Sexual selection is the theory that competition for mates between individuals of the same sex drives the evolution of certain traits. It is distinct from ecological selection which is the competition for food within the species' ecological niche. Many traits, e.g. smooth skin or fur, strong muscles, fluid motions, appear not only to enable hunting or gathering but also to be important sexual attractors, especially in the more intelligent species. For these, ecological and sexual selection both operate on a trait.

Ambiguous combinations of both types of selection acting on the same traits is usually referred to as natural selection. Some accounts refer to natural selection as strictly ecological and as distinct from sexual, but this appears to be a holdover from Victorian sexual prudery, and further fails to distinguish combinations of the two "natural" processes from other concepts of evolution, e.g. evolution of societies or moral evolution.

Traits amenable to sexual selection, which give an individual an advantage over its rivals in courtship, without being directly involved in reproduction, are called secondary sex characteristics. Sex differences directly related to reproduction and serving no direct purpose in courtship are called primary sex characteristics.

In most sexual species (the seahorse is a notable exception), the males and females have different equilibrium strategies, due to a difference in time investment: the male can potential spend five or ten minutes impregnating the female, and have a chance at producing offspring. The female, by comparison, may spend as long as a year pregnant (and unable to produce other children during that time). A male is also much less able than a female to be certain about whether or not he is the true parent of a child, and so will be less interested in spending his energy helping a child who may or may not be related to him. As a result of these factors, males are much more willing to mate than females, and so females are the main ones doing the choosing (except in cases of rape, which occurs in certain primate species). This causes sexual selection often to be more pronounced in males than in females: for example, the peacock has elaborate and colorful tail feathers which the peahen lacks.

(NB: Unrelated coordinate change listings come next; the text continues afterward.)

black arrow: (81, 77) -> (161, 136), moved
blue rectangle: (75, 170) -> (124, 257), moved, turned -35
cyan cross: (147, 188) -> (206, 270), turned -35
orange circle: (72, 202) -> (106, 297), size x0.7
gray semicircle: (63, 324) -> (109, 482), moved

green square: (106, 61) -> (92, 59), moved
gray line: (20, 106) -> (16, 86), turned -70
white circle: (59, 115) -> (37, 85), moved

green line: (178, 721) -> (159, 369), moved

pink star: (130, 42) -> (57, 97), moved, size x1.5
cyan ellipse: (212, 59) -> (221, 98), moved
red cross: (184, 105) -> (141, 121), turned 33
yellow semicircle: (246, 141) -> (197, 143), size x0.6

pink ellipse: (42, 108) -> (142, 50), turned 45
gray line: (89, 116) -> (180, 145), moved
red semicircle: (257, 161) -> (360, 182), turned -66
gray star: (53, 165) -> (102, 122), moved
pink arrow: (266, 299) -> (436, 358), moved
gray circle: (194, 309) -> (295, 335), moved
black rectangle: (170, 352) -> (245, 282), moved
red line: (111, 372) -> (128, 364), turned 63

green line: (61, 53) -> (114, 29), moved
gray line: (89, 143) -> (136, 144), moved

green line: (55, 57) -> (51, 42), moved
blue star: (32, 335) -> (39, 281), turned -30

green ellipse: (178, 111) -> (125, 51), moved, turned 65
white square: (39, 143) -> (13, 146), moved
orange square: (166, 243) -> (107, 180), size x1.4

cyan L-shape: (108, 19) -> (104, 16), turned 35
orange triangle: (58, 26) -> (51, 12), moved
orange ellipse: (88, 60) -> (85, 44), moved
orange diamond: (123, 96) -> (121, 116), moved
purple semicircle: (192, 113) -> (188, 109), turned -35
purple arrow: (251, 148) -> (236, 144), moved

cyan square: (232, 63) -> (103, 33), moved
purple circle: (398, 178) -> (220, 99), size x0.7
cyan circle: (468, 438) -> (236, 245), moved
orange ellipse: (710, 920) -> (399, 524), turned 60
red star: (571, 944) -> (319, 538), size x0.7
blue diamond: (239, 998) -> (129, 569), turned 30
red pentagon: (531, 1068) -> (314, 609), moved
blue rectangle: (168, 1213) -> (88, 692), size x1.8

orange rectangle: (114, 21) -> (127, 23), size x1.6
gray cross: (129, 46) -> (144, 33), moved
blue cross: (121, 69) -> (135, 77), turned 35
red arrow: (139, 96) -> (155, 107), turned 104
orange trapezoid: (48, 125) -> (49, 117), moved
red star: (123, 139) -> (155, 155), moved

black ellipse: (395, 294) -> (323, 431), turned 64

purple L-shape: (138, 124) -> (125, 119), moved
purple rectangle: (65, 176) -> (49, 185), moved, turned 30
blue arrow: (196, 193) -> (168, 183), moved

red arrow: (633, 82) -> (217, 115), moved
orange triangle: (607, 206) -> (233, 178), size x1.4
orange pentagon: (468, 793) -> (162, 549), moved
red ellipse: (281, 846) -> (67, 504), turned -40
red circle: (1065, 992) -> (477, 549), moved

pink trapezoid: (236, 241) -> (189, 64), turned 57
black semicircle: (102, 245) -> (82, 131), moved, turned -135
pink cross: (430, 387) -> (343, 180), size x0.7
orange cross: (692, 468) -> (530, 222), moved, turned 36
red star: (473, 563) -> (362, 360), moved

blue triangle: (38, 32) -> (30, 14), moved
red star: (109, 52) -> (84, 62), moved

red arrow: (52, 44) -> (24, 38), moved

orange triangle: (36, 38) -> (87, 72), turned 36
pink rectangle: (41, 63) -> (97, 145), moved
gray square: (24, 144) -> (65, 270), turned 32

The peacock's tail is also an example of a trait that, despite decreasing the apparent biological fitness of the organism, still persists. Sexually selected traits tend to become exaggerated: if most females are looking for long-tailed males, then each female individually does better to select a long-tailed male, since then her male children are more likely to succeed. (Of course, the females do not actually have this thought process; this kind of decision is simply an evolutionarily stable strategy.)

An example of sexual selection in human evolutionary history is humans' hairlessness relative to the other great apes. This is part of a general physiological resemblence between adult humans and adolescent chimpanzees (adult humans resemble young chimpanzees to a greater extent than they resemble young humans or adult chimpanzees). This youthful appearance may have evolved because males prefer young-looking mates (a young female is more likely to survive pregnancy). Blond hair lasting into adulthood is another example of a trait that makes a human look younger.

The theory of sexual selection was first proposed by Charles Darwin in his book The Origin of Species. A later book, The Descent of Man, and Selection in Relation to Sex dealt with the subject exhaustively.

The sciences of evolutionary psychology and sociobiology study the influence of sexual selection in humans, though this is often a controversial field.